== Segment start ==

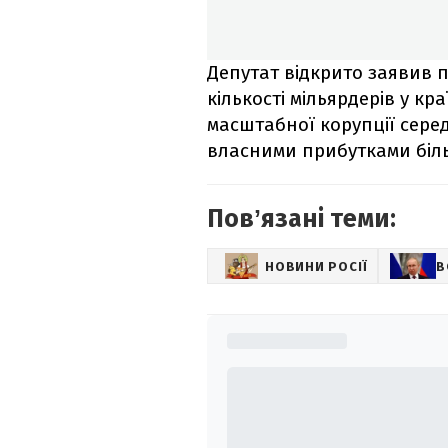
Депутат відкрито заявив п
кількості мільярдерів у кр
масштабної корупції сере
власними прибутками біль
Повʼязані теми:
НОВИНИ РОСІЇ
В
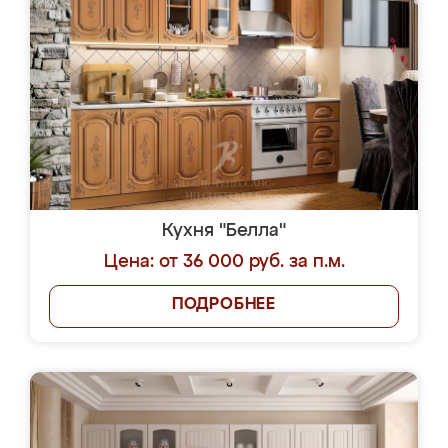
Кухня "Белла"
Цена: от 36 000 руб. за п.м.
ПОДРОБНЕЕ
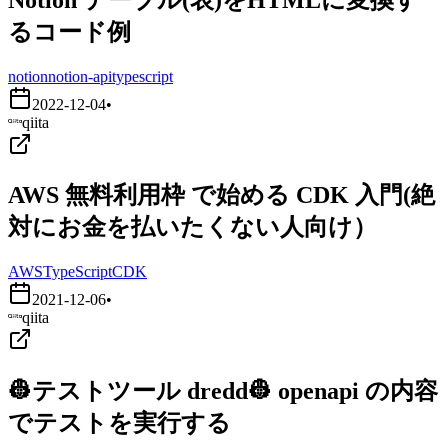
るコード例
notion
notion-api
typescript
2022-12-04
•
qiita
AWS 無料利用枠 で始める CDK 入門(絶
対にお金を払いたくない人向け）
AWS
TypeScript
CDK
2021-12-06
•
qiita
👷テストツール dredd👷 openapi の内容
でテストを実行する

== Segment end ==

Please reproduce, exactly and only, the lines from the line containing "НОВИНИ РОСІЇ" through the last line of the material above, minus any pictures.

- **Exercise output**:
НОВИНИ РОСІЇ
В
Кухня "Белла"
Цена: от 36 000 руб. за п.м.
ПОДРОБНЕЕ
るコード例
notion
notion-api
typescript
2022-12-04
•
qiita
AWS 無料利用枠 で始める CDK 入門(絶
対にお金を払いたくない人向け）
AWS
TypeScript
CDK
2021-12-06
•
qiita
👷テストツール dredd👷 openapi の内容
でテストを実行する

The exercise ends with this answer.